Goodwin laughed. "You think that would do the trick?"

"Bah! Well, anyway, there are about a dozen definitions in the dictionary, and not one of 'em gets to the meat of the matter. I guess if I had to distill it down to the barest essential, Passegiatta means to take an evening stroll, but that sort of oversimplification always glosses over the heart and soul of things."

"Simplifications usually do."

"I've been watching these people for years now, and just when I think I've got a handle on things some new aspect of the thing comes into focus. I guess first, and most importantly, it's a ritual, a tradition, and as such it's taken on an importance, a meaning to these villagers well beyond taking a simple stroll. You hear some people refer to it as seeing, and being seen. For some it's simply ambling down to a favorite bench and watching the world pass by. But I've come to see it as something more elemental. Evening is that odd time of our day -- between day and night. It is a time of passage, a crossing of boundaries. Passegiatta is not simply passive observation either, but active participation in what is a fundamentally communal gathering, a witness to this passage. The people come together and share the passage from day into night, from the promise of another day's work to the solace of family, perhaps to a lover's embrace."

"Malcolm! You're a poet!"

"Hardly, though I taught literature at King's College. Still, I've had little to say that hasn't been said before, and others have spoken far better than I ever have."

"Cambridge? That's kind of the big leagues, isn't it?"

"Piffle. I retired years ago. Mary Ann was a reporter for the FT in London; she covered the Middle East, Lebanon mainly. Between the two of us, we've managed to come to terms with the world. She has Elsie, and I have Diogenes."

"Yes, I meant to ask about that, he was the cynic, right? With the lantern? Why did you name your boat after him?"

"Ah, well, let me digress -- oh, look, there's your swimming companion!"
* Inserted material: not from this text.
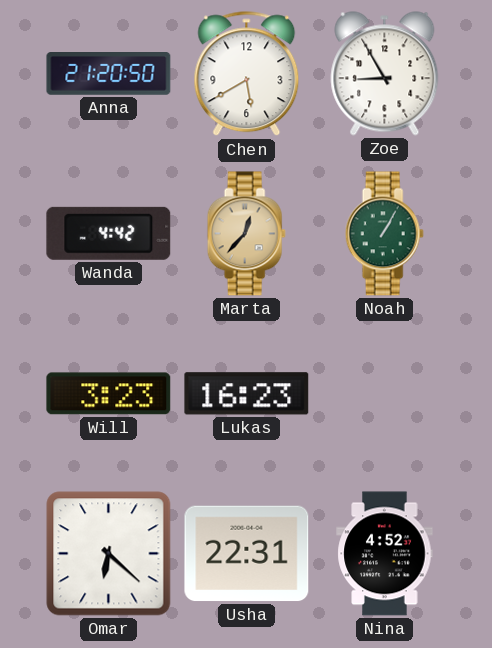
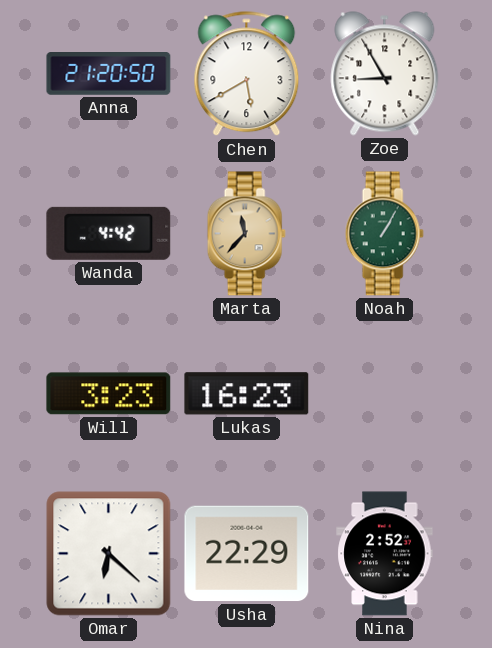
Marta: 12:37 -> 11:37
Usha: 22:31 -> 22:29
Nina: 4:52 -> 2:52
"Oh, the guy from Customs. Right. Didn't recognize him out of the water."

Goodwin felt a little self-conscious as they approached, and a shy smile crossed the official's face.

"Ah, Doctor Goodwin," the man said when they had closed the distance. "And I see the imminent Doctor Doncaster has conveyed to you a most vital tradition. Oh! Excuse me, I am Paulo Morretti, you remember? This morning? Yes, and this is my family, my brother Toni, my sister Margherita, and my mother."

"Pleased to see you again, Paulo, but perhaps we could avoid taking another swim," Goodwin said lightly, though in truth he could hardly make out the two women behind Morretti. "So nice to meet you all."

The old woman leaned forward and pulled on Paulo's sleeve; he turned and she spoke softly in his ear.

"Eh, excuse me, Doctor, but my mother wants to know from where you have come. Excuse me, she is most direct, but full of an insatiable curiosity about people and sailboats."

The old woman came forward and took Goodwin by the arm and started to walk with him. "Margherita, walk with us, please, and translate."

"Yes, Mama."

And that was when Tom Goodwin first laid eyes on her, when he for the first time truly beheld Margherita Morretti. His heart skipped a beat and his vision clouded. The ancient piazzetta was lit by gaslight and pale candlelight from restaurants scattered about, and the soft light caught her face, carrying an impression of ethereal beauty on the evening's softly honeyed sea-borne breezes.

Her mother began speaking in rapid, soft Italian, and as quietly all of them -- the Morrettis, the Doncasters with their springer Elsie, and Tom Goodwin -- were fixed in common purpose -- joined together in this passage -- and now they walked as one into the night.

They walked quietly, reverently, spoke of things that had filled their day, and Tom Goodwin listened to this music of the night as he listened to stories unfold. They walked in the group from the piazzetta along the Molo Umberto, listened to the water and the wind in the trees, to footsteps on old stones, and to each other. An occasional passersby smiled and said hello, a tug on a shawl from time to time as cool air washed away the remaining warmth of the day, then a pause to turn and look at the lights of the village dancing on the starlight-dappled water.